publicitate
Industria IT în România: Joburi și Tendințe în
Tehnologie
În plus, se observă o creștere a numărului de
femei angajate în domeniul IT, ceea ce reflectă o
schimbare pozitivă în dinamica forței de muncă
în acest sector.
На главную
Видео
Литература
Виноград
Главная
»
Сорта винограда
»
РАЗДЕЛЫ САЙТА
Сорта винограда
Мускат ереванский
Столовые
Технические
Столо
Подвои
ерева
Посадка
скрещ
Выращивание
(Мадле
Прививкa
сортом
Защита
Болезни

§ §

Please retype the entries above in full, exactly as they stand.

publicitate
Industria IT în România: Joburi și Tendințe în
Tehnologie
În plus, se observă o creștere a numărului de
femei angajate în domeniul IT, ceea ce reflectă o
schimbare pozitivă în dinamica forței de muncă
în acest sector.
На главную
Видео
Литература
Виноград
Главная
»
Сорта винограда
»
РАЗДЕЛЫ САЙТА
Сорта винограда
Мускат ереванский
Столовые
Технические
Столо
Подвои
ерева
Посадка
скрещ
Выращивание
(Мадле
Прививкa
сортом
Защита
Болезни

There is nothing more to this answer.